All of the meaning was gone now from his searching, as he continued to watch the body bobbing along, drifting and going perhaps nowhere in particular, carried unknowingly along by the tides, or by the river’s strong current.

At this very moment, he had met his master. This moment was the moment of his liberation. This was the start of his real journey. He was now on his way at last.

When we look into ourselves, and see the truth about who we are, we see that truth is always the only master that there ever is.

Every parable like this is a koan, and in which we must find our own way through it, to extract its real meaning for us as individuals. We are all on our own path towards our own liberation, and we all need to accept the embracing again of own enlightened, but perhaps only still hidden from us, true state.

At least it was all hidden to who we thought that we were at that time. Our real self is never hidden though. We are just too afraid to accept it, as being really us. We see ourselves, and look away.

I will add a comment or two here of my own, about the lesson’s within this Zen parable for me, or about what I got personally from this koan.

The gold coins to me represent this man’s inner truths, and that can never be lost, or stolen away from you by anybody else .

Love lives in you. Sometimes however it is still hidden away within your own truths, until you take the rigid steel like hand of your own mind, and melt it within the fires of love. When you do this, you are left holding then, nothing but a mirror of molten gold or love, that then reflects to you, your own real self.

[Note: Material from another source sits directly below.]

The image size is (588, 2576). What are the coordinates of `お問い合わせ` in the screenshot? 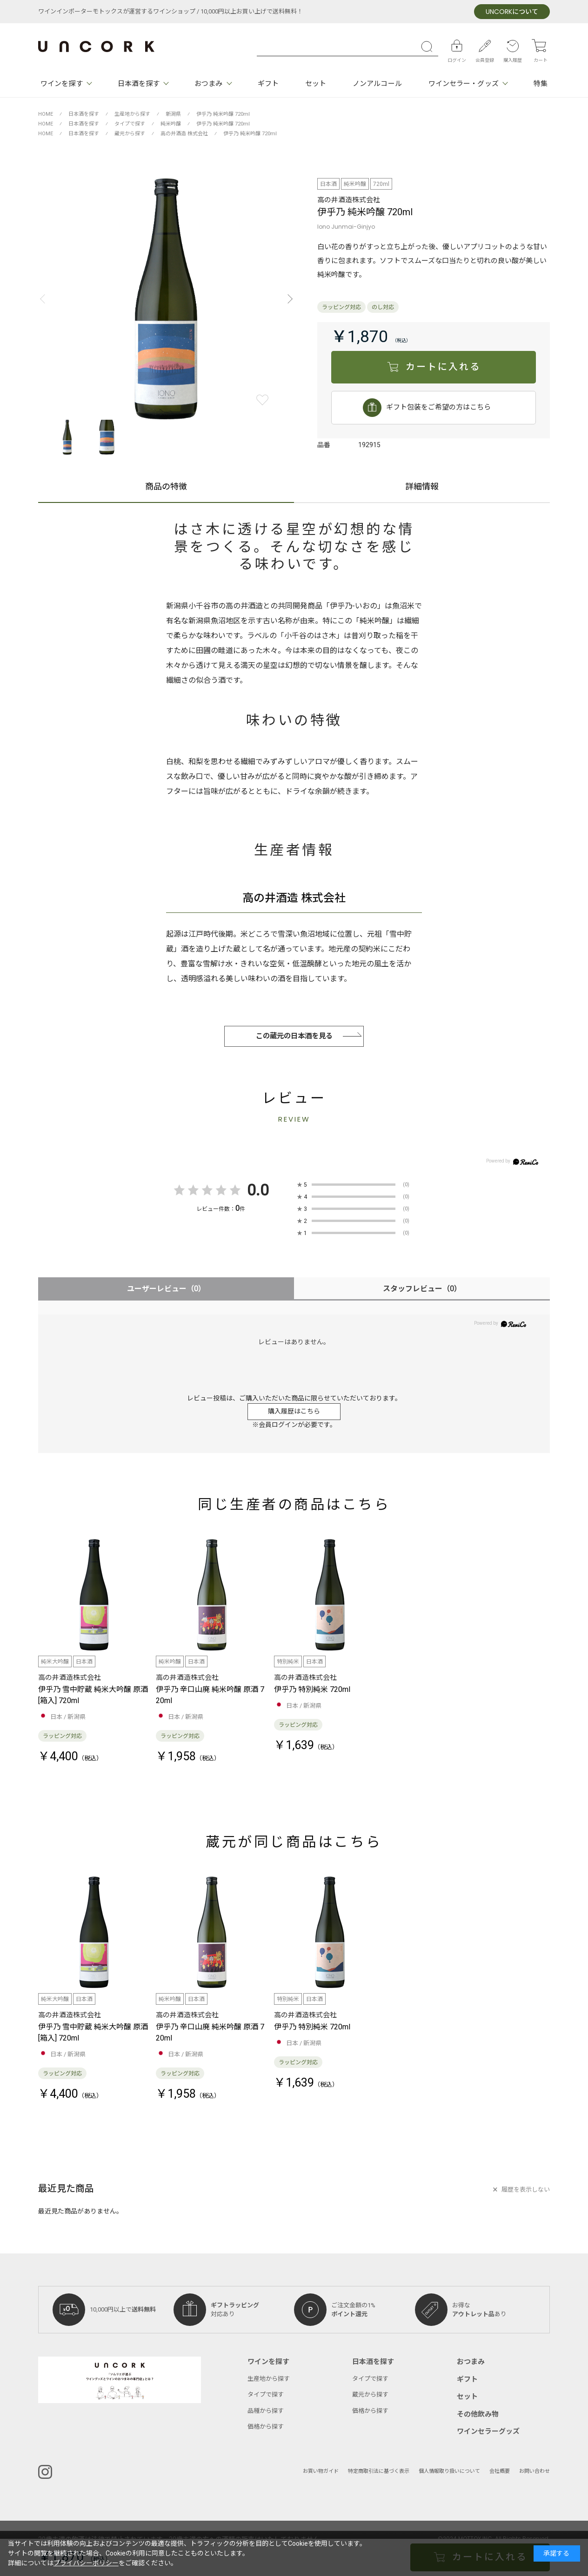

We are all our own master, and as I have found in my own life, we know it all, already. This knowledge of truth that we hold within us has only to be properly re-experienced from life’s experiences, in order to become the living truths of your own infinite part of the overall oneness.

As the Buddha once was reputed to have said himself, this then gives you an understanding of the one in the many, while at the same time knowing that, you are also one of the many, in this one.

It is interesting that this same quote was also said to have been made by Plato, the ancient Greek philosopher.

This is quoted from his one of his many works.

“From the Gods a gift to the human race: thus I reckon the gift of seeing the One in the many, and the many in the One.”

The search for our master will continue on until we finally see that in this way the search is being our master. We must give up even this searching, and just flow with what is, and we will then see that there is no master to find.

Oneness is not our master, it is perhaps but an experience of God that we are a part of. No-one is free, if they think that they must be the master of themselves. Freedom has no masters, oneness is never mastered.